▶ _Task item_: Beginning with the line that holds "지내는 이유가 새삼 관심을 끈다." in the data below, give again every line through the one that holds "Machine de traitement de liquide réfrigérant", exactly as written.

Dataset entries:

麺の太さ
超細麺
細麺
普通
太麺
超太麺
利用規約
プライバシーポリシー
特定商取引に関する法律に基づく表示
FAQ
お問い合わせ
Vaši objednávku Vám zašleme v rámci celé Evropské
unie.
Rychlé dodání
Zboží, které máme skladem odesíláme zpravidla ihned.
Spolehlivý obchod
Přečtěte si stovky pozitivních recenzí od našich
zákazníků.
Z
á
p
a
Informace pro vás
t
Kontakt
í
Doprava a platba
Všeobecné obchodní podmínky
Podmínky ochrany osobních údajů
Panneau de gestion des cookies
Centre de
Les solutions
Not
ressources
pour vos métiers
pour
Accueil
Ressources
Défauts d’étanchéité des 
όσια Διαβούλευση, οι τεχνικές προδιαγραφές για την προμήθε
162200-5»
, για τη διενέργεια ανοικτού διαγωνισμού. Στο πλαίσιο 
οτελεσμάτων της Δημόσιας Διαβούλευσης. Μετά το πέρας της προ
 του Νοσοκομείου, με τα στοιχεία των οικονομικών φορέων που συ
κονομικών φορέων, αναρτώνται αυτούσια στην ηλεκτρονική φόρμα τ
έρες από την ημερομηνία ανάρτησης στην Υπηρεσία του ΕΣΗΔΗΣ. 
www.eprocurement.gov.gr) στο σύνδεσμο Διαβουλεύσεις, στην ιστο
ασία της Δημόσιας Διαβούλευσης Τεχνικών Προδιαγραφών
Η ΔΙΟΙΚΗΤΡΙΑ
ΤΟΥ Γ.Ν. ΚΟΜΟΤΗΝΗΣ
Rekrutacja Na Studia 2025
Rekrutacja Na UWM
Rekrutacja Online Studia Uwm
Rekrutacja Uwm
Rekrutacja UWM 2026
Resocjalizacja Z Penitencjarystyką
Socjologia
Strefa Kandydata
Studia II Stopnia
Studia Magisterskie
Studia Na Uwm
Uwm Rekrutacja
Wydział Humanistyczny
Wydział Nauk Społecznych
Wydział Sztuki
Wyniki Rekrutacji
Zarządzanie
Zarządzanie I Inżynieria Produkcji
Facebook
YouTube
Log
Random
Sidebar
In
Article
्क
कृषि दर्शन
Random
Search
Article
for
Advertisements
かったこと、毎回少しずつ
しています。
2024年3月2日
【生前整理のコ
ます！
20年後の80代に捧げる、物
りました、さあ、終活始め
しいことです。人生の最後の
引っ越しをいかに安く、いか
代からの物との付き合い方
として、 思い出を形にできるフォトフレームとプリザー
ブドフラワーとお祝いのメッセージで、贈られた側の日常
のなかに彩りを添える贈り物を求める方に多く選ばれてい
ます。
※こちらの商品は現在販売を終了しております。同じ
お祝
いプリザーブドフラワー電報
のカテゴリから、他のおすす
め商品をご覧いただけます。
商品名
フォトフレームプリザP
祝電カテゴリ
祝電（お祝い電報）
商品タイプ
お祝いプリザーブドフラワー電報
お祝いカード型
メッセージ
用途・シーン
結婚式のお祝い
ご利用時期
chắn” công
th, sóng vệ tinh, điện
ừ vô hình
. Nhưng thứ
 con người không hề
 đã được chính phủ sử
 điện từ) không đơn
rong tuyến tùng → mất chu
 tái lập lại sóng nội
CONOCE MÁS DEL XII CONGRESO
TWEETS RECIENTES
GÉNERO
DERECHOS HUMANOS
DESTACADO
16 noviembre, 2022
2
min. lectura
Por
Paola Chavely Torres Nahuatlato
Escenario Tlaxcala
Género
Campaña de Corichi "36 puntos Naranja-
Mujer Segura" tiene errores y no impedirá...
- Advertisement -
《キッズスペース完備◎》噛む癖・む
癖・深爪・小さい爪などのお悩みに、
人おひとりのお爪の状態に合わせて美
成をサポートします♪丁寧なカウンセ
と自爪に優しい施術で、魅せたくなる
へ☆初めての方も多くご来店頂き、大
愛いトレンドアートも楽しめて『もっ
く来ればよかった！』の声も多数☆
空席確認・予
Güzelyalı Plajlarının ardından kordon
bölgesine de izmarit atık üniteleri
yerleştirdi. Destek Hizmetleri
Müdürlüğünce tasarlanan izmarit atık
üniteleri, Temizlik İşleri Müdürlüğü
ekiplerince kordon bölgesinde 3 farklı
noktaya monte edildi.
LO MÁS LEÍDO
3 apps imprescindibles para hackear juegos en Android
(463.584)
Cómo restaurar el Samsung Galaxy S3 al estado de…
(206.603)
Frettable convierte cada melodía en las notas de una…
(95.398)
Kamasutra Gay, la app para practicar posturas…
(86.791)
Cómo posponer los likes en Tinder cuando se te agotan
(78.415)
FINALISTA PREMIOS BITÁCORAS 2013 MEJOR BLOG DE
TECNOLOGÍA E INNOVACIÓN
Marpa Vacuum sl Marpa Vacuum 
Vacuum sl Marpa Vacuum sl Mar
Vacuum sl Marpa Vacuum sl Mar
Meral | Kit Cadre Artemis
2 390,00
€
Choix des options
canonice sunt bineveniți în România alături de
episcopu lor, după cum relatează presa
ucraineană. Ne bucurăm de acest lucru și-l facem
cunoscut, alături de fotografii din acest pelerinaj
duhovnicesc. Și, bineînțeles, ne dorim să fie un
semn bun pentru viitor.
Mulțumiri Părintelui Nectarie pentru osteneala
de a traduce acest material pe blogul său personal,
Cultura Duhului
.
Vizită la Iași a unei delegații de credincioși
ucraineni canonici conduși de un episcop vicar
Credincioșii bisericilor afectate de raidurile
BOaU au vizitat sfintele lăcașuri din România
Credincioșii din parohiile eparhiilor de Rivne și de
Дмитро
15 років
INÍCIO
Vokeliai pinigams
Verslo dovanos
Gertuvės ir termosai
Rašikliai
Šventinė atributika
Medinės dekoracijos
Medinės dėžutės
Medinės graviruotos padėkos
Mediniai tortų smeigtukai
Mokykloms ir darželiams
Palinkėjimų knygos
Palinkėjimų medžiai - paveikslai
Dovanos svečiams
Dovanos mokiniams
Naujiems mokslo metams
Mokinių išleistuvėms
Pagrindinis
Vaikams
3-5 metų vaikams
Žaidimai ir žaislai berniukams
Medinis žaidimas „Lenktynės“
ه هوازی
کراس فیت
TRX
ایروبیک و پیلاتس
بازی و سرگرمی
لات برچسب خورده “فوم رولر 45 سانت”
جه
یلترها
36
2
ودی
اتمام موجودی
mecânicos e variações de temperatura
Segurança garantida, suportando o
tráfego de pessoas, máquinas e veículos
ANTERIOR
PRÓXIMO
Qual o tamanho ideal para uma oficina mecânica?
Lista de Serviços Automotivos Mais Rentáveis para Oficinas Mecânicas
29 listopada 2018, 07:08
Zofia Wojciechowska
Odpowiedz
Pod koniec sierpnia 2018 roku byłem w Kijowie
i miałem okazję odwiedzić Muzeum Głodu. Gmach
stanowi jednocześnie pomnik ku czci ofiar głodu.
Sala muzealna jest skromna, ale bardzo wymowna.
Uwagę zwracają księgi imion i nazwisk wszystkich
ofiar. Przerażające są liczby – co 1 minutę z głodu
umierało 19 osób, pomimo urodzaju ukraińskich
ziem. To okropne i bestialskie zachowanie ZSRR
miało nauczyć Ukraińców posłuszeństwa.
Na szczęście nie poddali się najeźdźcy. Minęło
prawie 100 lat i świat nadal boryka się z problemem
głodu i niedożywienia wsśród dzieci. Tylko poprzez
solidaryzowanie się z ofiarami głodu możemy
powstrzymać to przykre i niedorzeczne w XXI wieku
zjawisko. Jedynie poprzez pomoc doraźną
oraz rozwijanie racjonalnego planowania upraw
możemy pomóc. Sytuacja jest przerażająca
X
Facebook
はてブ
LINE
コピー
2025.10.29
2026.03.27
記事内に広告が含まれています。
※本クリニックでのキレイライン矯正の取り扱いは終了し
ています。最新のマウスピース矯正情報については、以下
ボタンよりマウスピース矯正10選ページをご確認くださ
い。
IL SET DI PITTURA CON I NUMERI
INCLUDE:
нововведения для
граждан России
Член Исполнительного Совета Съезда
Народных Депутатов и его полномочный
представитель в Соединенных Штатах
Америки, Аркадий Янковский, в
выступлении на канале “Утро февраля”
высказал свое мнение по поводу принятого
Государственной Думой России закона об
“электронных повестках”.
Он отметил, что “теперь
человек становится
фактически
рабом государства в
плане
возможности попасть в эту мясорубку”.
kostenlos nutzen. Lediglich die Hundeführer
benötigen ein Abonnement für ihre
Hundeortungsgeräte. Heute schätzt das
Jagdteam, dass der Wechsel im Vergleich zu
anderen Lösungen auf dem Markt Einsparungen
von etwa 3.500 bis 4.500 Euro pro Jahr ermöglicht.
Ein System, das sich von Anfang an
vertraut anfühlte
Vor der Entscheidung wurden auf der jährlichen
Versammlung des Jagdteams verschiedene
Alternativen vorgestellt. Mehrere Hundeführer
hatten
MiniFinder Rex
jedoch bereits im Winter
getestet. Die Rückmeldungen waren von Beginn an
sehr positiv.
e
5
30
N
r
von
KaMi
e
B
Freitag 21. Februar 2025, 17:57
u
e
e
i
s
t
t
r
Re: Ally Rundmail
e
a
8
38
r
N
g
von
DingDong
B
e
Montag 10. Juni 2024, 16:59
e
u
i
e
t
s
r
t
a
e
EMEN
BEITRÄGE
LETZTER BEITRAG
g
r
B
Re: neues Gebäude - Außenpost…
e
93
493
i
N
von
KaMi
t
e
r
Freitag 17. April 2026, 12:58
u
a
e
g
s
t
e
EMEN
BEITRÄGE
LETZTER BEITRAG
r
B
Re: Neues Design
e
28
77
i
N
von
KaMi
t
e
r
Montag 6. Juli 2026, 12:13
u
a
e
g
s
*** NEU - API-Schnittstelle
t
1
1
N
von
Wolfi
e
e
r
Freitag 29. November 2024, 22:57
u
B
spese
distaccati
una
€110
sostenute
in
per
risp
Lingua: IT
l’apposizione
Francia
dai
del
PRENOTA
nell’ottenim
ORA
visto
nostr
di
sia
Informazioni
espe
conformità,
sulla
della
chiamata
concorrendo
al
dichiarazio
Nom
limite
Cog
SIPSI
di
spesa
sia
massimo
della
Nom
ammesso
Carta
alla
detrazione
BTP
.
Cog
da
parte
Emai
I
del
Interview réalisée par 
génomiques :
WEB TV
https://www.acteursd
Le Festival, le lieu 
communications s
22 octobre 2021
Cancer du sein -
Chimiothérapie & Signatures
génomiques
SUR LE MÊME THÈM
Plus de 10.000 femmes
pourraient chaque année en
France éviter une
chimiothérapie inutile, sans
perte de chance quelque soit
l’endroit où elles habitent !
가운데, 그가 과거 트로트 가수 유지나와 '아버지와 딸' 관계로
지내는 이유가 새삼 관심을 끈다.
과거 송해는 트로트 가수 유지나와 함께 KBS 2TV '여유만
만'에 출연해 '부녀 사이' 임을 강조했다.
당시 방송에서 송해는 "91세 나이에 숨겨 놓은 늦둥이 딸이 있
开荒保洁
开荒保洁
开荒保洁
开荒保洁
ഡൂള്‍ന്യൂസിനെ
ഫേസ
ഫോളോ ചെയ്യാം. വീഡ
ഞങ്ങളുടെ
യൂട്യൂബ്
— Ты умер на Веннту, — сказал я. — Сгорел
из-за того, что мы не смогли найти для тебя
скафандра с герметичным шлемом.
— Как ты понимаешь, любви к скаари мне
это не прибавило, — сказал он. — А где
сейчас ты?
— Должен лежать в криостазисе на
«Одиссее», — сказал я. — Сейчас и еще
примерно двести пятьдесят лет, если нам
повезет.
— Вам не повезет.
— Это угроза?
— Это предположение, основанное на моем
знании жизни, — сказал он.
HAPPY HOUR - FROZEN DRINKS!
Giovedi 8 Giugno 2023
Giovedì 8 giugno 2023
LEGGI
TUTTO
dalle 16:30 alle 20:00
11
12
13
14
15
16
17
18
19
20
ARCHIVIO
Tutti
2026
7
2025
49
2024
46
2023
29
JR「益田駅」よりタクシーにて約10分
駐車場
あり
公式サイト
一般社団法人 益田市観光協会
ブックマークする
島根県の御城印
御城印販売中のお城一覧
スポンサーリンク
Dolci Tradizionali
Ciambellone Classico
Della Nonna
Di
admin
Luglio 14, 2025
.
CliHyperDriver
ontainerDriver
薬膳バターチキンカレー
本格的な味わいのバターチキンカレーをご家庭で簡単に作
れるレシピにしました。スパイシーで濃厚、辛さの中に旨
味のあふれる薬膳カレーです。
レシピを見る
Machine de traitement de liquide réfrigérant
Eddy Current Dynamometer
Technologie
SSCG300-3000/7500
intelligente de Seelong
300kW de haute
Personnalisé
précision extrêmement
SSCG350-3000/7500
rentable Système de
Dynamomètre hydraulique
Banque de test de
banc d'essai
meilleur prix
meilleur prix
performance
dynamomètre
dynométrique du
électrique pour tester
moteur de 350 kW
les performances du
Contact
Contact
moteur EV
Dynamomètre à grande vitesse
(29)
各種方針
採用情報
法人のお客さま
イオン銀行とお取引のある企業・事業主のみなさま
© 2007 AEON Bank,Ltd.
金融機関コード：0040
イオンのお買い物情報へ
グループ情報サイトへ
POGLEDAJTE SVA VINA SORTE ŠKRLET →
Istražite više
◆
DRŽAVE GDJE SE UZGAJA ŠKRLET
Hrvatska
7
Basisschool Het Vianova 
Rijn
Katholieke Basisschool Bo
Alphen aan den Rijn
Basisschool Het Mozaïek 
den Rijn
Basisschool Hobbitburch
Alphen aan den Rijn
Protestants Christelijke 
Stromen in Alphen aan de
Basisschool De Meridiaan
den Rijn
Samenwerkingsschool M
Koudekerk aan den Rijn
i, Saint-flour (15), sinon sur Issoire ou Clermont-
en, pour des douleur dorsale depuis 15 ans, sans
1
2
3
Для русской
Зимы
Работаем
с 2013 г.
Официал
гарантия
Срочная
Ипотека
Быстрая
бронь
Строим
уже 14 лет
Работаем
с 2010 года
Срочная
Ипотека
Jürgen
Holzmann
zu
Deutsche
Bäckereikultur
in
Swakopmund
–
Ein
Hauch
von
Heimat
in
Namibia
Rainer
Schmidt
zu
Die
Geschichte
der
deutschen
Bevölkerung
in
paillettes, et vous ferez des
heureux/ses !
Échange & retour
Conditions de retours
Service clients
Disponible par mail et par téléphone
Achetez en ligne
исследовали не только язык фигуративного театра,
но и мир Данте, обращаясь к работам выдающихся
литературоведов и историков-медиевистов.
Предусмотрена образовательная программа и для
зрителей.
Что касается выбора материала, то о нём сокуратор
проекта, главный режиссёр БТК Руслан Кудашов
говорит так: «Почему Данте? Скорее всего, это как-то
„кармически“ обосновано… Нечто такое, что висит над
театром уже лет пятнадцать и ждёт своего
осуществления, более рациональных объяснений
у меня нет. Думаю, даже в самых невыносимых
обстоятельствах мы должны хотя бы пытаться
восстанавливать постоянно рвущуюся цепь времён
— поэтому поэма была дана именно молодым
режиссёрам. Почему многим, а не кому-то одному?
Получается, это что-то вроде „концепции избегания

▶ _Answer for this exercise_:
지내는 이유가 새삼 관심을 끈다.
과거 송해는 트로트 가수 유지나와 함께 KBS 2TV '여유만
만'에 출연해 '부녀 사이' 임을 강조했다.
당시 방송에서 송해는 "91세 나이에 숨겨 놓은 늦둥이 딸이 있
开荒保洁
开荒保洁
开荒保洁
开荒保洁
ഡൂള്‍ന്യൂസിനെ
ഫേസ
ഫോളോ ചെയ്യാം. വീഡ
ഞങ്ങളുടെ
യൂട്യൂബ്
— Ты умер на Веннту, — сказал я. — Сгорел
из-за того, что мы не смогли найти для тебя
скафандра с герметичным шлемом.
— Как ты понимаешь, любви к скаари мне
это не прибавило, — сказал он. — А где
сейчас ты?
— Должен лежать в криостазисе на
«Одиссее», — сказал я. — Сейчас и еще
примерно двести пятьдесят лет, если нам
повезет.
— Вам не повезет.
— Это угроза?
— Это предположение, основанное на моем
знании жизни, — сказал он.
HAPPY HOUR - FROZEN DRINKS!
Giovedi 8 Giugno 2023
Giovedì 8 giugno 2023
LEGGI
TUTTO
dalle 16:30 alle 20:00
11
12
13
14
15
16
17
18
19
20
ARCHIVIO
Tutti
2026
7
2025
49
2024
46
2023
29
JR「益田駅」よりタクシーにて約10分
駐車場
あり
公式サイト
一般社団法人 益田市観光協会
ブックマークする
島根県の御城印
御城印販売中のお城一覧
スポンサーリンク
Dolci Tradizionali
Ciambellone Classico
Della Nonna
Di
admin
Luglio 14, 2025
.
CliHyperDriver
ontainerDriver
薬膳バターチキンカレー
本格的な味わいのバターチキンカレーをご家庭で簡単に作
れるレシピにしました。スパイシーで濃厚、辛さの中に旨
味のあふれる薬膳カレーです。
レシピを見る
Machine de traitement de liquide réfrigérant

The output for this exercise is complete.